The COVID-19 parent trap: To vax your kids or not?

HEALTH AFFAIRS: Are Israeli moms and dads ready to vaccinate their kids?

A YOUNG GIRL receives a dose of the Pfizer-BioNTech COVID-19 vaccine in Louisville, Kentucky, earlier this week. Will we be seeing similar scenes in Israel soon? (photo credit: Jon Cherr/Reuters)
A YOUNG GIRL receives a dose of the Pfizer-BioNTech COVID-19 vaccine in Louisville, Kentucky, earlier this week. Will we be seeing similar scenes in Israel soon?
(photo credit: Jon Cherr/Reuters)

Donna Rachel Edmunds’s nine-year-old daughter will not be getting jabbed with the Pfizer coronavirus vaccine, even after a near unanimous recommendation by Israel’s COVID-19 Pandemic Response Team and senior Health Ministry vaccination advisers that inoculating the country’s children would help keep them safe.

“My daughter is healthy, unlikely to become seriously ill with COVID, and I don’t think it is worth the risk,” Edmunds said, adding that she is not anti-vaccination and has given her daughter all of the standard children’s vaccines until now.

Her fear, she said, is of the long-term effects of the mRNA vaccine – the first vaccine of its kind on the market – effects that cannot be fully known simply because not enough time has passed.

Health officials on Wednesday night held a three-hour discussion on whether to approve and recommend the Pfizer coronavirus vaccine for children ages five to 11, just weeks after the US Food and Drug Administration approved the jab for American kids.

The children’s version of the vaccine is less potent – only 10 micrograms instead of 30. It received Emergency Use Authorization, as opposed to the first two shots of the Pfizer vaccine for adults, which scored full FDA approval in the fall. A Pfizer clinical trial of a few thousand children showed that the vaccine was both safe and effective – data that was convincing enough for the FDA to give its stamp of approval.

 Empty Pfizer-BioNTech coronavirus disease (COVID-19) vaccine vials for children aged 5-11 are seen in Collegeville, Pennsylvania, US, November 6, 2021. (credit: REUTERS/HANNAH BEIER)
Empty Pfizer-BioNTech coronavirus disease (COVID-19) vaccine vials for children aged 5-11 are seen in Collegeville, Pennsylvania, US, November 6, 2021. (credit: REUTERS/HANNAH BEIER)

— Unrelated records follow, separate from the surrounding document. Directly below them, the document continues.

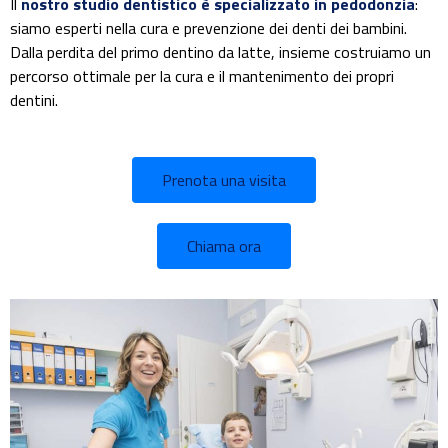
Il
nostro studio dentistico è specializzato in pedodonzia
:
siamo esperti nella cura e prevenzione dei denti dei bambini.
Dalla perdita del primo dentino da latte, insieme costruiamo un
percorso ottimale per la cura e il mantenimento dei propri
dentini.
Prenota una visita
Chiama ora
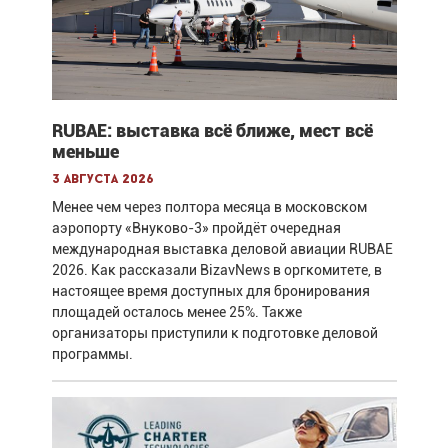
RUBAE: выставка всё ближе, мест всё
меньше
3 августа 2026
Менее чем через полтора месяца в московском
аэропорту «Внуково-3» пройдёт очередная
международная выставка деловой авиации RUBAE
2026. Как рассказали BizavNews в оргкомитете, в
настоящее время доступных для бронирования
площадей осталось менее 25%. Также
организаторы приступили к подготовке деловой
программы.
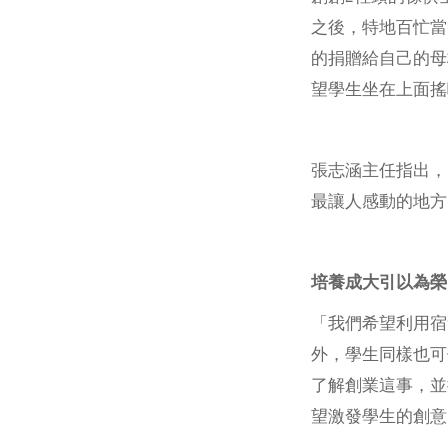
之後，特地百忙當
的捐贈給自己的母
望學生坐在上面搖
張志涵主任指出，
最讓人感動的地方
培養成大引以為榮
「我們希望利用宿
外，學生同樣也可
了解創業這事，並
望激發學生的創意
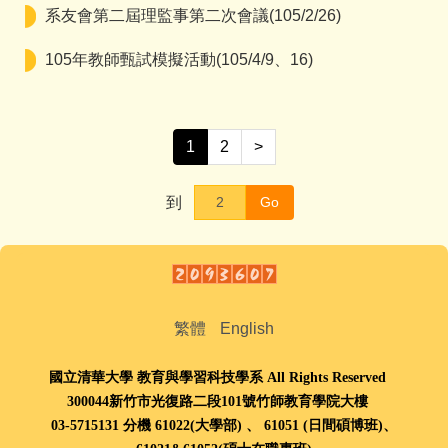
招生資訊
系友會第二屆理監事第二次會議(105/2/26)
文件下載
105年教師甄試模擬活動(105/4/9、16)
師生成果
講座與研討會
1
2
>
國際交流
到
Go
獎學金及學術補助
高中生專區
International students
繁體
English
系友專區
國立清華大學 教育與學習科技學系 All Rights Reserved
300044新竹市光復路二段101號竹師教育學院大樓
03-5715131 分機 61022(大學部) 、
61051 (
日間碩博班
)、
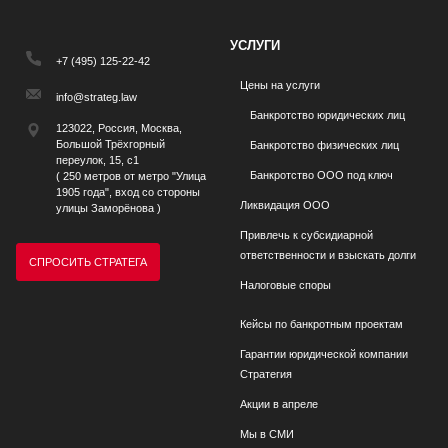
УСЛУГИ
+7 (495) 125-22-42
Цены на услуги
info@strateg.law
Банкротство юридических лиц
123022, Россия, Москва,
Большой Трёхгорный
Банкротство физических лиц
переулок, 15, с1
Банкротство ООО под ключ
( 250 метров от метро "Улица
1905 года", вход со стороны
Ликвидация ООО
улицы Заморёнова )
Привлечь к субсидиарной
ответственности и взыскать долги
СПРОСИТЬ СТРАТЕГА
Налоговые споры
Кейсы по банкротным проектам
Гарантии юридической компании
Стратегия
Акции в апреле
Мы в СМИ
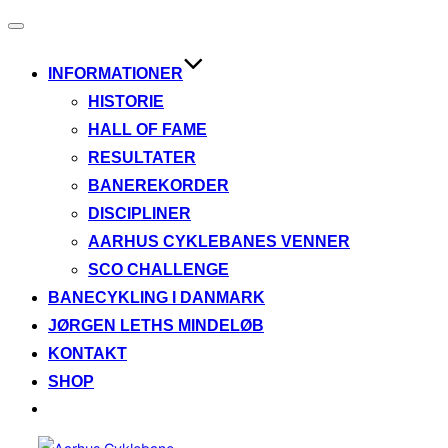
Slå
navigation
til/fra
INFORMATIONER
HISTORIE
HALL OF FAME
RESULTATER
BANEREKORDER
DISCIPLINER
AARHUS CYKLEBANES VENNER
SCO CHALLENGE
BANECYKLING I DANMARK
JØRGEN LETHS MINDELØB
KONTAKT
SHOP
Videre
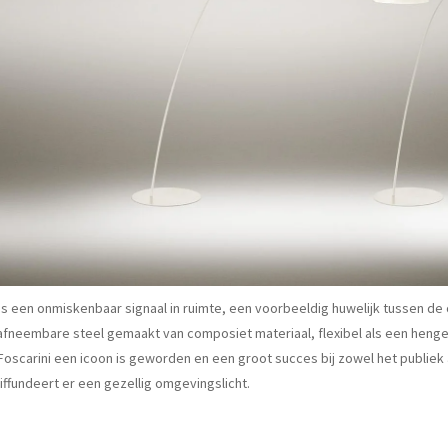
is een onmiskenbaar signaal in ruimte, een voorbeeldig huwelijk tussen de
afneembare steel gemaakt van composiet materiaal, flexibel als een henge
scarini een icoon is geworden en een groot succes bij zowel het publiek als
iffundeert er een gezellig omgevingslicht.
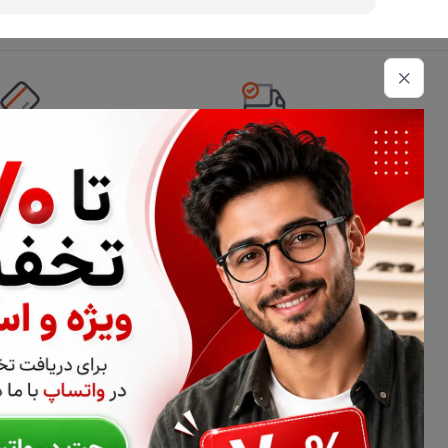
تحویل اکسپرس
امکان پرداخت 
اطلاعات تماس
02177116909
info@civiliha.com
ارسال فوری در تهران + ارسال به سراسر کشور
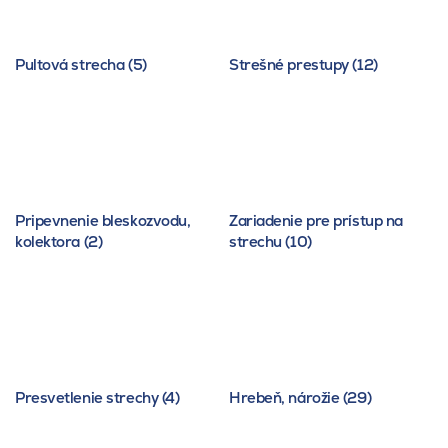
Pultová strecha (5)
Strešné prestupy (12)
Pripevnenie bleskozvodu,
Zariadenie pre prístup na
kolektora (2)
strechu (10)
Presvetlenie strechy (4)
Hrebeň, nárožie (29)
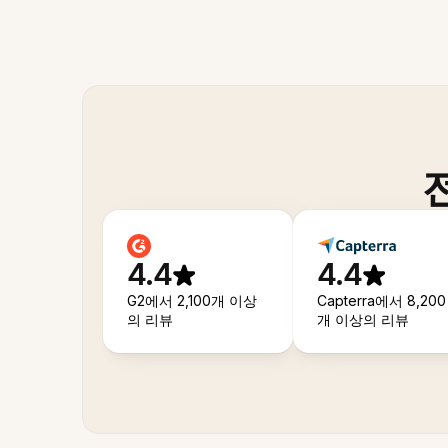
4.4
4.4
G2에서 2,100개 이상
Capterra에서 8,200
의 리뷰
개 이상의 리뷰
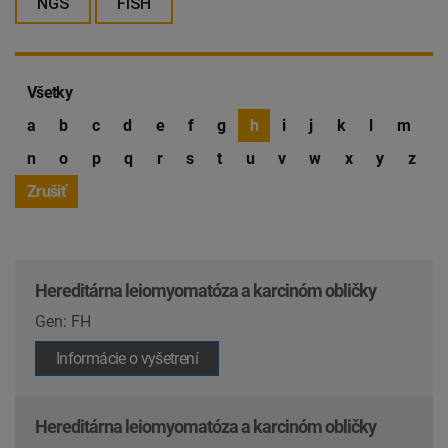
NGS
FISH
Všetky
a
b
c
d
e
f
g
h
i
j
k
l
m
n
o
p
q
r
s
t
u
v
w
x
y
z
Zrušiť
Hereditárna leiomyomatóza a karcinóm obličky
Gen: FH
Informácie o vyšetrení
Hereditárna leiomyomatóza a karcinóm obličky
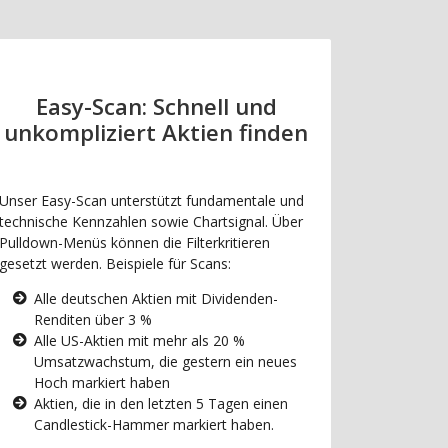
Easy-Scan: Schnell und
unkompliziert Aktien finden
Unser Easy-Scan unterstützt fundamentale und
technische Kennzahlen sowie Chartsignal. Über
Pulldown-Menüs können die Filterkritieren
gesetzt werden. Beispiele für Scans:
Alle deutschen Aktien mit Dividenden-
Renditen über 3 %
Alle US-Aktien mit mehr als 20 %
Umsatzwachstum, die gestern ein neues
Hoch markiert haben
Aktien, die in den letzten 5 Tagen einen
Candlestick-Hammer markiert haben.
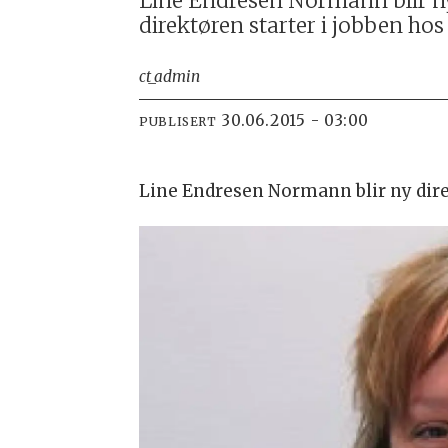
Line Endresen Normann blir ny 
direktøren starter i jobben hos
ct_admin
30.06.2015 - 03:00
PUBLISERT
Line Endresen Normann blir ny direkt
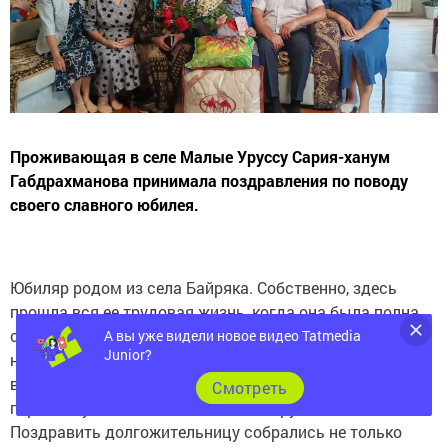
Проживающая в селе Малые Уруссу Сария-ханум
Габдрахманова принимала поздравления по поводу
своего славного юбилея.
Юбиляр родом из села Байряка. Собственно, здесь
прошла вся ее трудовая жизнь, когда она была полна
сил и здоровья, и чья судьба стала частью истории
А вы уже видели новое видео Tatmedia
Junior?
нашего района. В Малые Уруссу она перебралась к
внучке. Оно и понятно, ведь героиня повествования
Cмотреть
перешагнула 95-летний жизненный рубеж.
Поздравить долгожительницу собрались не только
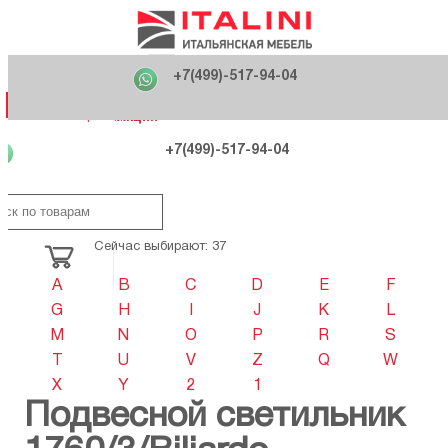
Главная
Фабрики
+7(499)-517-94-04
Распродажа
Как купить
Вакансии
О компании
121170 , г. Москва,
+7(499)-517-94-04
ул. Кутузовский проспект, д. 36 стр.3
Контакты
Дизайнерам
Категории
Категории
Фабрики
Фабрики
Распродаж
Распродаж
Акция
Схема проезда
+7(499)-517-94-04
Сейчас выбирают: 37
A
B
C
D
E
F
G
H
I
J
K
L
M
N
O
P
R
S
T
U
V
Z
Q
W
X
Y
2
1
Подвесной светильник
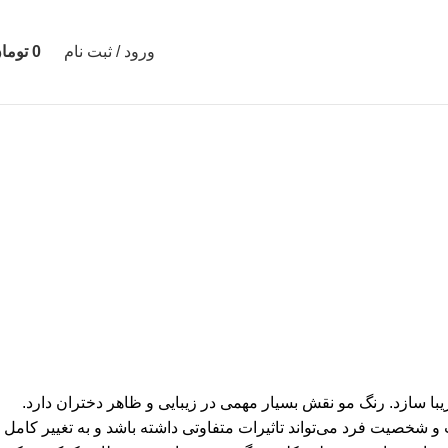
ورود / ثبت نام
0
توما
زیبا سازد. رنگ مو نقش بسیار مهمی در زیبایی و ظاهر دختران دارد.
 و شخصیت فرد می‌تواند تاثیرات متفاوتی داشته باشد و به تغییر کامل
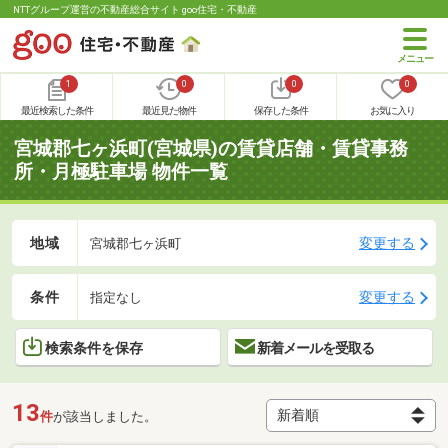
NTTグループ運営の不動産総合サイト goo住宅・不動産
1
0
0
0
最近検索した条件
最近見た物件
保存した条件
お気に入り
宮城郡七ヶ浜町(宮城県)の賃貸店舗・賃貸事務
所・月極駐車場 物件一覧
地域
変更する
宮城郡七ヶ浜町
条件
変更する
指定なし
検索条件を保存
新着メールを受取る
13
件
が該当しました。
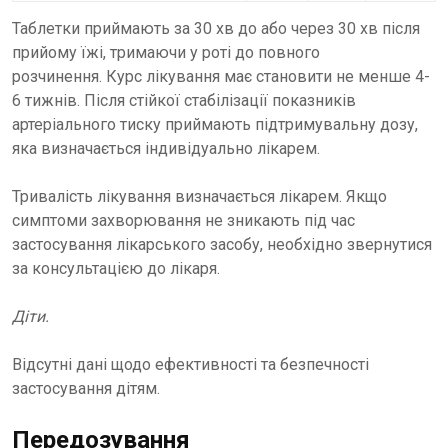
Таблетки приймають за 30 хв до або через 30 хв після
прийому їжі, тримаючи у роті до повного
розчинення. Курс лікування має становити не менше 4-
6 тижнів. Після стійкої стабілізації показників
артеріального тиску приймають підтримувальну дозу,
яка визначається індивідуально лікарем.
Тривалість лікування визначається лікарем. Якщо
симптоми захворювання не зникають під час
застосування лікарського засобу, необхідно звернутися
за консультацією до лікаря.
Діти.
Відсутні дані щодо ефективності та безпечності
застосування дітям.
Передозування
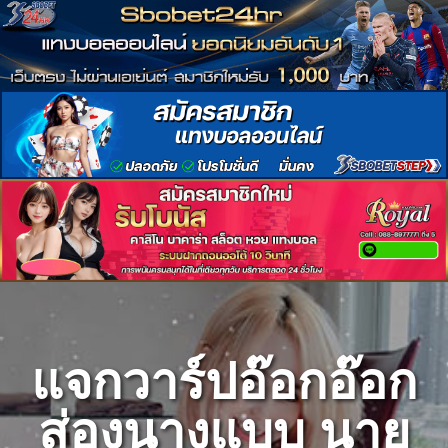
Skip
to
content
แจกวาร์ปอ๊อกอ๊อก
ส่องนางแบบ นาย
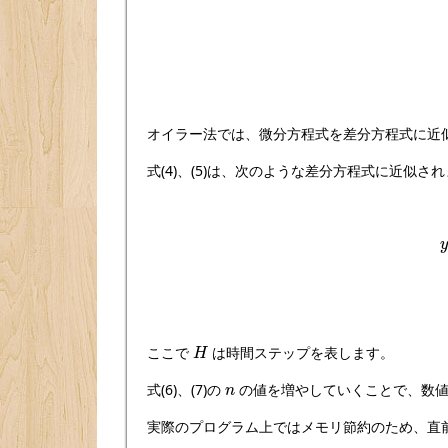
オイラー法では、微分方程式を差分方程式に近
式(4)、(5)は、次のような差分方程式に近似さ
H
ここで
は時間ステップを表します。
n
式(6)、(7)の
の値を増やしていくことで、数値
実際のプログラム上ではメモリ節約のため、直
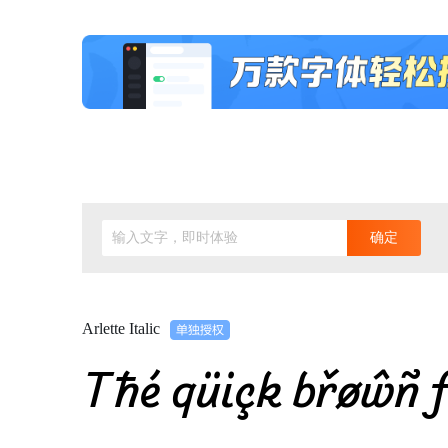
输入文字，即时体验
确定
Arlette Italic
Tħé qüiçk břøŵñ f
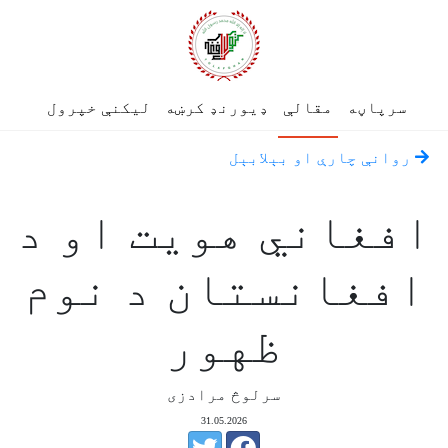
سرپاڼه
مقالې
ډیورنډ کرښه
لیکنې خپرول
روانې چارې او بېلابېل
افغاني هویت او د
افغانستان د نوم
ظهور
سرلوڅ مرادزی
31.05.2026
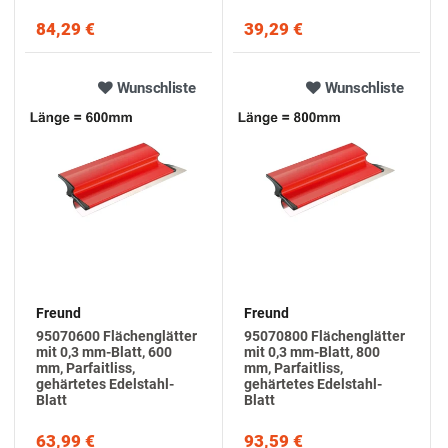
84,29 €
39,29 €
Wunschliste
Wunschliste
Freund
Freund
95070600 Flächenglätter
95070800 Flächenglätter
mit 0,3 mm-Blatt, 600
mit 0,3 mm-Blatt, 800
mm, Parfaitliss,
mm, Parfaitliss,
gehärtetes Edelstahl-
gehärtetes Edelstahl-
Blatt
Blatt
63,99 €
93,59 €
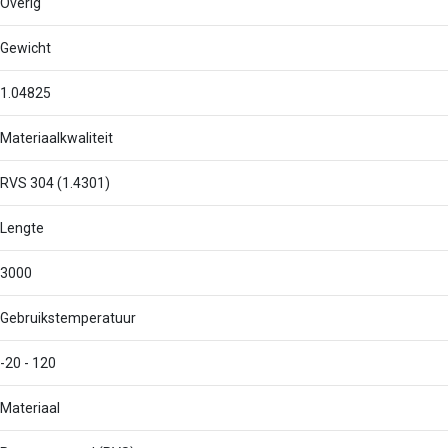
Overig
Gewicht
1.04825
Materiaalkwaliteit
RVS 304 (1.4301)
Lengte
3000
Gebruikstemperatuur
-20 - 120
Materiaal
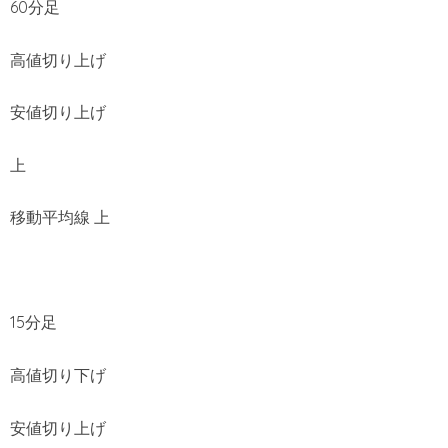
60分足
高値切り上げ
安値切り上げ
上
移動平均線 上
15分足
高値切り下げ
安値切り上げ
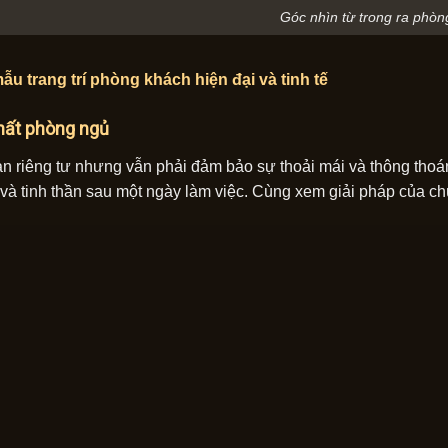
Góc nhìn từ trong ra phòn
u trang trí phòng khách hiện đại và tinh tế
thất phòng ngủ
n riêng tư nhưng vẫn phải đảm bảo sự thoải mái và thông thoán
và tinh thần sau một ngày làm việc. Cùng xem giải pháp của ch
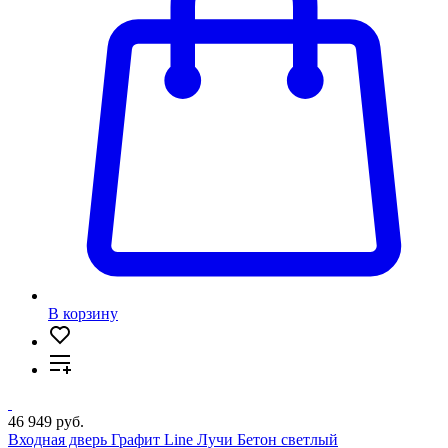
В корзину
46 949 руб.
Входная дверь Графит Line Лучи Бетон светлый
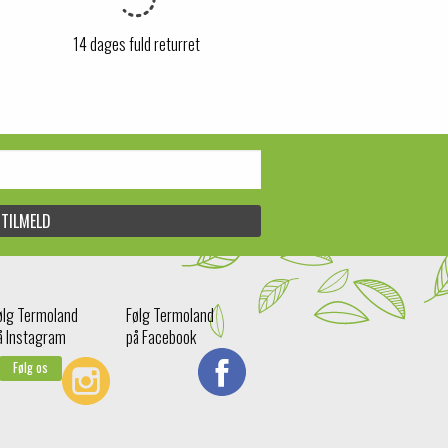
14 dages fuld returret
ølg Termoland
Følg Termoland
å Instagram
på Facebook
Følg os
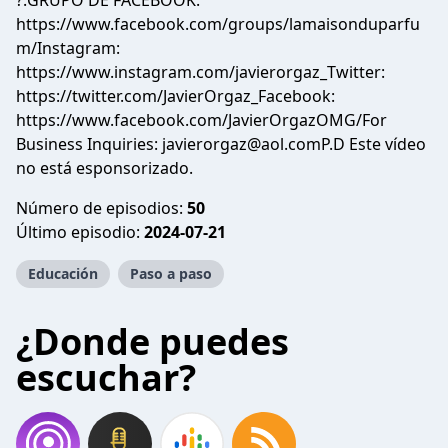
?:GRUPO DE FACEBOOK:
https://www.facebook.com/groups/lamaisonduparfu
m/Instagram:
https://www.instagram.com/javierorgaz_Twitter:
https://twitter.com/JavierOrgaz_Facebook:
https://www.facebook.com/JavierOrgazOMG/For
Business Inquiries: javierorgaz@aol.comP.D Este vídeo
no está esponsorizado.
Número de episodios:
50
Último episodio:
2024-07-21
Educación
Paso a paso
¿Donde puedes
escuchar?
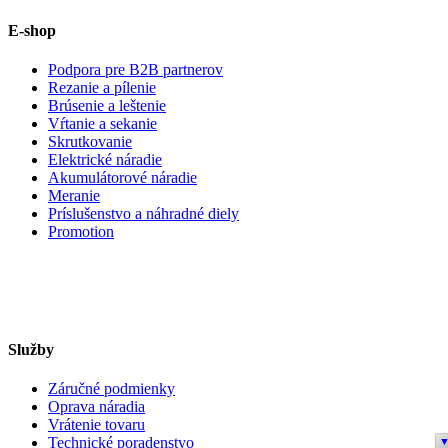
E-shop
Podpora pre B2B partnerov
Rezanie a pílenie
Brúsenie a leštenie
Vŕtanie a sekanie
Skrutkovanie
Elektrické náradie
Akumulátorové náradie
Meranie
Príslušenstvo a náhradné diely
Promotion
Služby
Záručné podmienky
Oprava náradia
Vrátenie tovaru
Technické poradenstvo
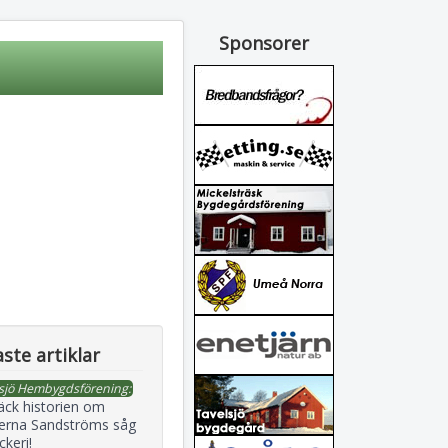
Sponsorer
ste artiklar
sjö Hembygdsförening:
äck historien om
erna Sandströms såg
ckeri!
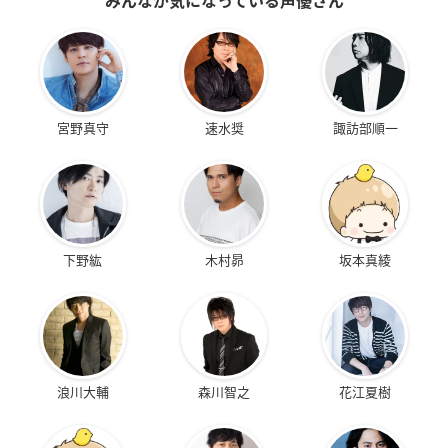
みんなが気になっている声優さん
宮野真守
速水奨
諏訪部順一
下野紘
木村昴
坂本真綾
浪川大輔
森川智之
花江夏樹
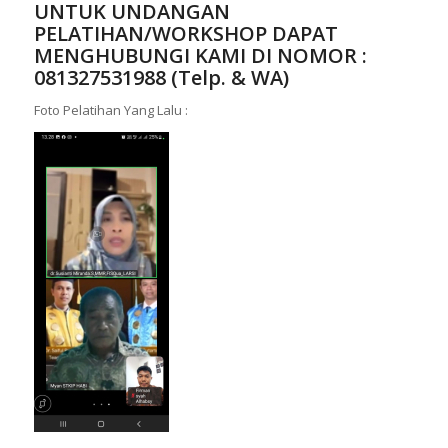
UNTUK UNDANGAN
PELATIHAN/WORKSHOP DAPAT
MENGHUBUNGI KAMI DI NOMOR :
081327531988 (Telp. & WA)
Foto Pelatihan Yang Lalu :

Israeli health advisers voted 73 to two in favor of approving the vaccine. Some 67 experts voted to recommend the vaccine to parents, compared to six who said they would approve it for parents who want to administer it to their children but not push for inoculation.

The experts also weighed in on whether the country should hold off on giving it even if approved, because of the low level of infection in Israel right now. There are only around 500 new cases per day, and fewer than 150 patients in serious condition in hospitals.

Some 65 experts said to act swiftly, while eight said to wait.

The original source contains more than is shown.